Dataset entries
=====

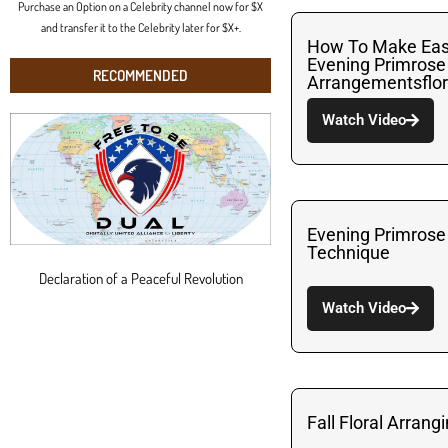
Purchase an Option on a Celebrity channel now for $X
and transfer it to the Celebrity later for $X+.
How To Make Eas
Evening Primrose
RECOMMENDED
Arrangementsflor
Watch Video
Evening Primrose
Technique
Declaration of a Peaceful Revolution
Watch Video
Fall Floral Arrang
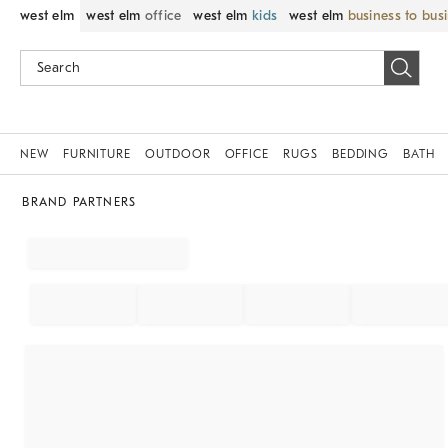
west elm
west elm
office
west elm
kids
west elm
business to bus
NEW
FURNITURE
OUTDOOR
OFFICE
RUGS
BEDDING
BATH
BRAND PARTNERS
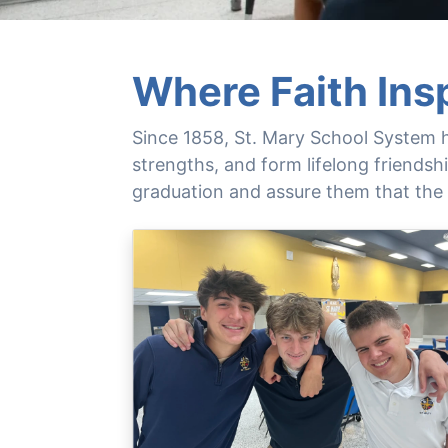
Where Faith Ins
Since 1858, St. Mary School System h
strengths, and form lifelong friends
graduation and assure them that the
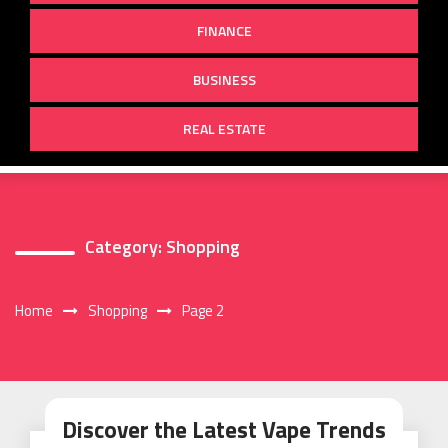
FINANCE
BUSINESS
REAL ESTATE
Category:
Shopping
Home
Shopping
Page 2
Discover the Latest Vape Trends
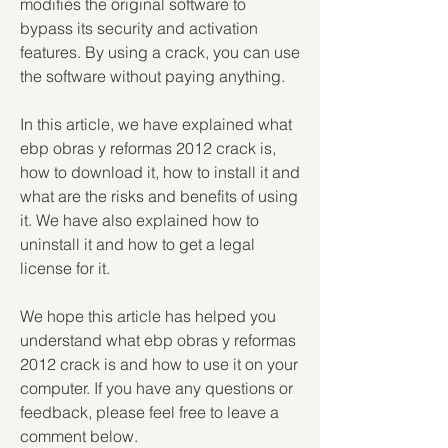
modifies the original software to 
bypass its security and activation 
features. By using a crack, you can use 
the software without paying anything.
In this article, we have explained what 
ebp obras y reformas 2012 crack is, 
how to download it, how to install it and 
what are the risks and benefits of using 
it. We have also explained how to 
uninstall it and how to get a legal 
license for it.
We hope this article has helped you 
understand what ebp obras y reformas 
2012 crack is and how to use it on your 
computer. If you have any questions or 
feedback, please feel free to leave a 
comment below.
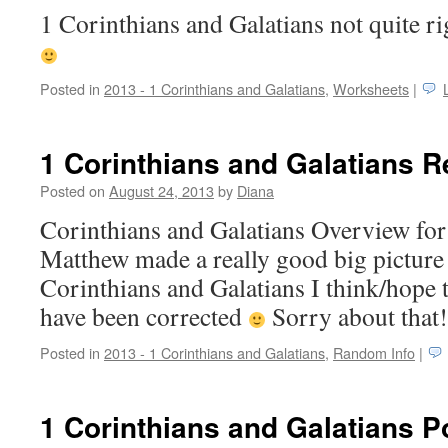
1 Corinthians and Galatians not quite 
Posted in
2013 - 1 Corinthians and Galatians
,
Worksheets
|
1 Corinthians and Galatians 
Posted on
August 24, 2013
by
Diana
Corinthians and Galatians Overview fo
Matthew made a really good big picture
Corinthians and Galatians I think/hope te
have been corrected
Sorry about that
Posted in
2013 - 1 Corinthians and Galatians
,
Random Info
|
1 Corinthians and Galatians P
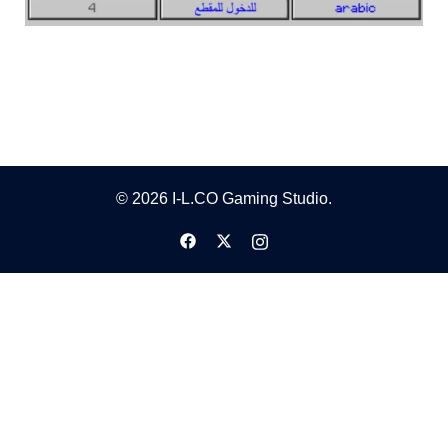
© 2026 I-L.CO Gaming Studio.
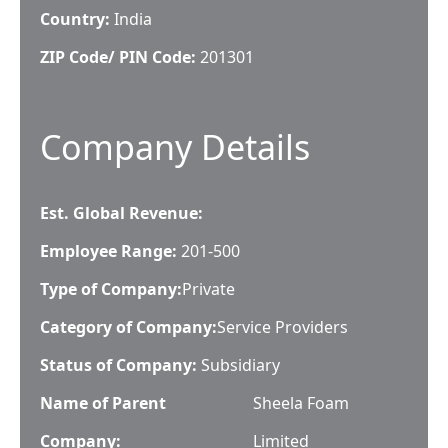
Country:
India
ZIP Code/ PIN Code:
201301
Company Details
Est. Global Revenue:
Employee Range:
201-500
Type of Company:
Private
Category of Company:
Service Providers
Status of Company:
Subsidiary
Name of Parent
Sheela Foam
Company:
Limited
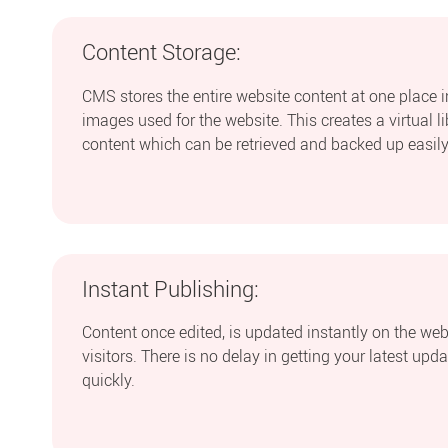
Content Storage:
CMS stores the entire website content at one place 
images used for the website. This creates a virtual l
content which can be retrieved and backed up easily
Instant Publishing:
Content once edited, is updated instantly on the webs
visitors. There is no delay in getting your latest upd
quickly.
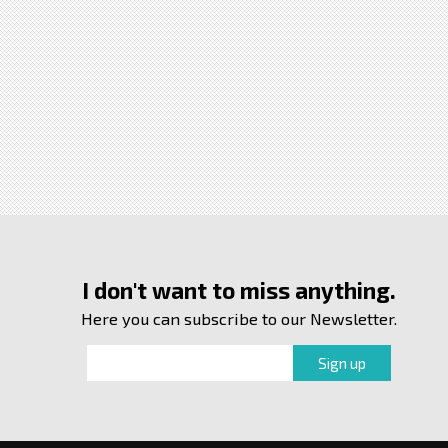
I don't want to miss anything.
Here you can subscribe to our Newsletter.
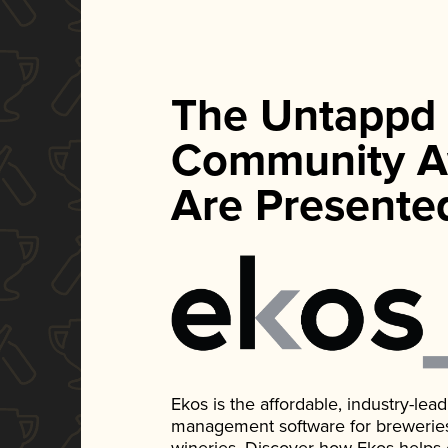
The Untappd
Community A
Are Presente
Ekos is the affordable, industry-le
management software for breweries, d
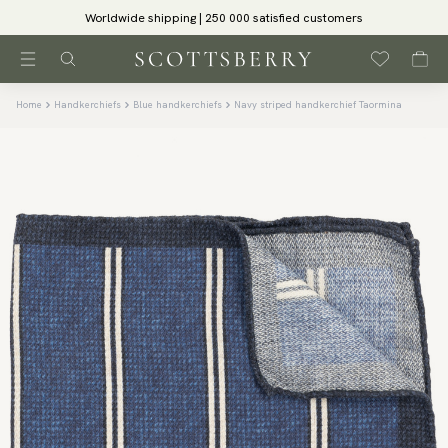
Worldwide shipping | 250 000 satisfied customers
Home
Handkerchiefs
Blue handkerchiefs
Navy striped handkerchief Taormina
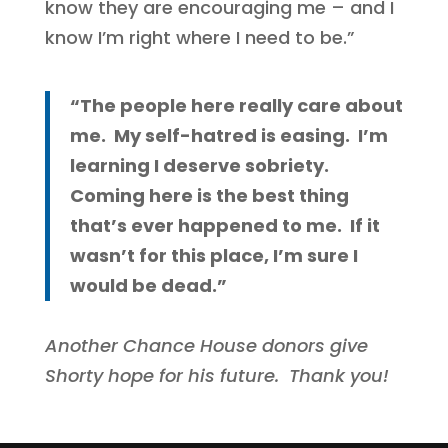
know they are encouraging me – and I
know I’m right where I need to be.”
“The people here really care about
me. My self-hatred is easing. I’m
learning I deserve sobriety.
Coming here is the best thing
that’s ever happened to me. If it
wasn’t for this place, I’m sure I
would be dead.”
Another Chance House donors give
Shorty hope for his future. Thank you!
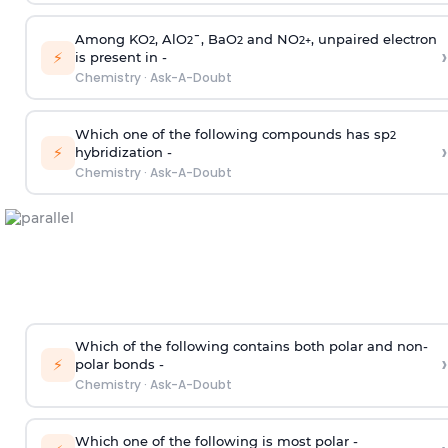
Among KO
, AlO
¯, BaO
and NO
, unpaired electron
2
2
2
2
+
›
⚡
is present in -
Chemistry
·
Ask-A-Doubt
Which one of the following compounds has sp
2
›
⚡
hybridization -
Chemistry
·
Ask-A-Doubt
Which of the following contains both polar and non-
›
⚡
polar bonds -
Chemistry
·
Ask-A-Doubt
Which one of the following is most polar -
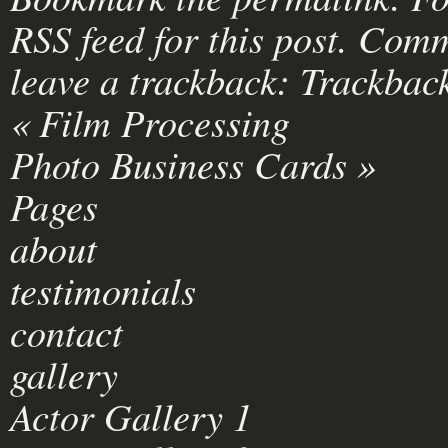
RSS feed for this post
. Comm
leave a trackback:
Trackbac
«
Film Processing
Photo Business Cards
»
Pages
about
testimonials
contact
gallery
Actor Gallery 1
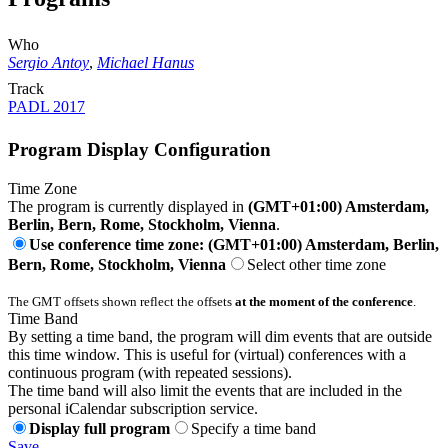
Who
Sergio Antoy
,
Michael Hanus
Track
PADL 2017
Program Display Configuration
Time Zone
The program is currently displayed in
(GMT+01:00) Amsterdam,
Berlin, Bern, Rome, Stockholm, Vienna
.
Use conference time zone: (GMT+01:00) Amsterdam, Berlin,
Bern, Rome, Stockholm, Vienna
Select other time zone
The GMT offsets shown reflect the offsets
at the moment of the conference
.
Time Band
By setting a time band, the program will dim events that are outside
this time window. This is useful for (virtual) conferences with a
continuous program (with repeated sessions).
The time band will also limit the events that are included in the
personal iCalendar subscription service.
Display full program
Specify a time band
Save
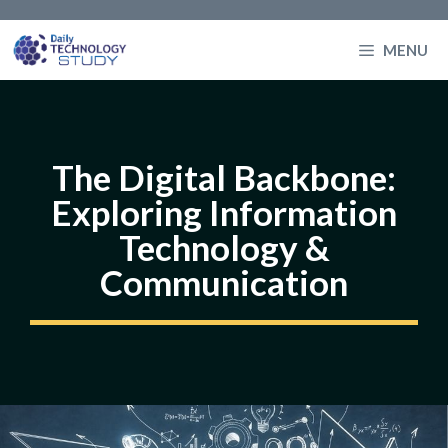
Skip
to
MENU
content
The Digital Backbone:
Exploring Information
Technology &
Communication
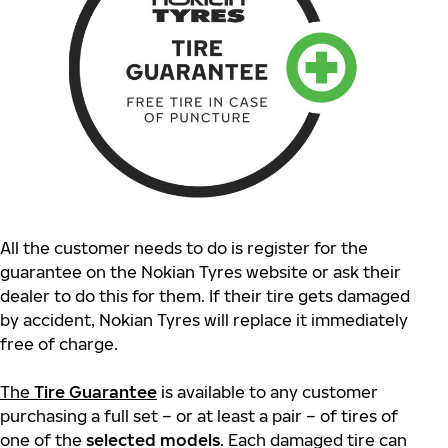
All the customer needs to do is register for the
guarantee on the Nokian Tyres website or ask their
dealer to do this for them. If their tire gets damaged
by accident, Nokian Tyres will replace it immediately
free of charge.
The
Tire Guarantee
is available to any customer
purchasing a full set – or at least a pair – of tires of
one of the
selected models
. Each damaged tire can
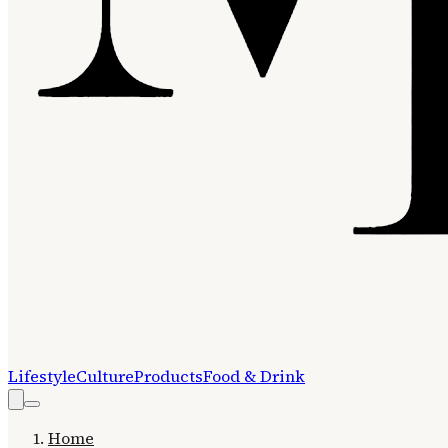
Lifestyle
Culture
Products
Food & Drink
Home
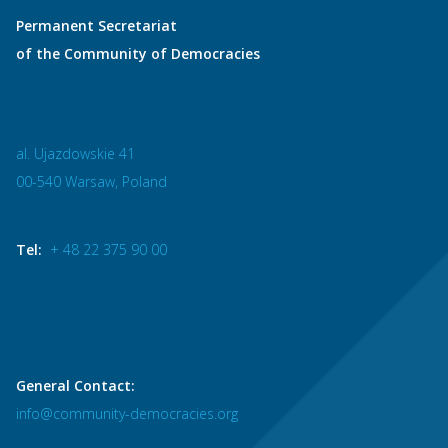
Permanent Secretariat
of the Community of Democracies
al. Ujazdowskie 41
00-540 Warsaw, Poland
Tel:
+ 48 22 375 90 00
General Contact:
info@community-democracies.org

=====

Exercise aim:
Reproduce only the lines from the beginning of the data through the line that contains "I don't want to miss anything.", both included, and please drop the pictures.

Finished task:
Purchase an Option on a Celebrity channel now for $X
and transfer it to the Celebrity later for $X+.
How To Make Eas
Evening Primrose
RECOMMENDED
Arrangementsflor
Watch Video
Evening Primrose
Technique
Declaration of a Peaceful Revolution
Watch Video
Fall Floral Arrang
west elm
west elm
office
west elm
kids
west elm
business to bus
NEW
FURNITURE
OUTDOOR
OFFICE
RUGS
BEDDING
BATH
BRAND PARTNERS
Where Faith Ins
Since 1858, St. Mary School System h
strengths, and form lifelong friends
graduation and assure them that the
FINANCE
BUSINESS
REAL ESTATE
Category:
Shopping
Home
Shopping
Page 2
Discover the Latest Vape Trends
modifies the original software to 
bypass its security and activation 
features. By using a crack, you can use 
the software without paying anything.
In this article, we have explained what 
ebp obras y reformas 2012 crack is, 
how to download it, how to install it and 
what are the risks and benefits of using 
it. We have also explained how to 
uninstall it and how to get a legal 
license for it.
We hope this article has helped you 
understand what ebp obras y reformas 
2012 crack is and how to use it on your 
computer. If you have any questions or 
feedback, please feel free to leave a 
comment below.
1 Corinthians and Galatians not quite 
Posted in
2013 - 1 Corinthians and Galatians
,
Worksheets
|
1 Corinthians and Galatians 
Posted on
August 24, 2013
by
Diana
Corinthians and Galatians Overview fo
Matthew made a really good big picture
Corinthians and Galatians I think/hope te
have been corrected
Sorry about that
Posted in
2013 - 1 Corinthians and Galatians
,
Random Info
|
1 Corinthians and Galatians P
© 2026 I-L.CO Gaming Studio.
Country:
India
ZIP Code/ PIN Code:
201301
Company Details
Est. Global Revenue:
Employee Range:
201-500
Type of Company:
Private
Category of Company:
Service Providers
Status of Company:
Subsidiary
Name of Parent
Sheela Foam
Company:
Limited
Content Storage:
CMS stores the entire website content at one place 
images used for the website. This creates a virtual l
content which can be retrieved and backed up easily
Instant Publishing:
Content once edited, is updated instantly on the webs
visitors. There is no delay in getting your latest upd
quickly.
I don't want to miss anything.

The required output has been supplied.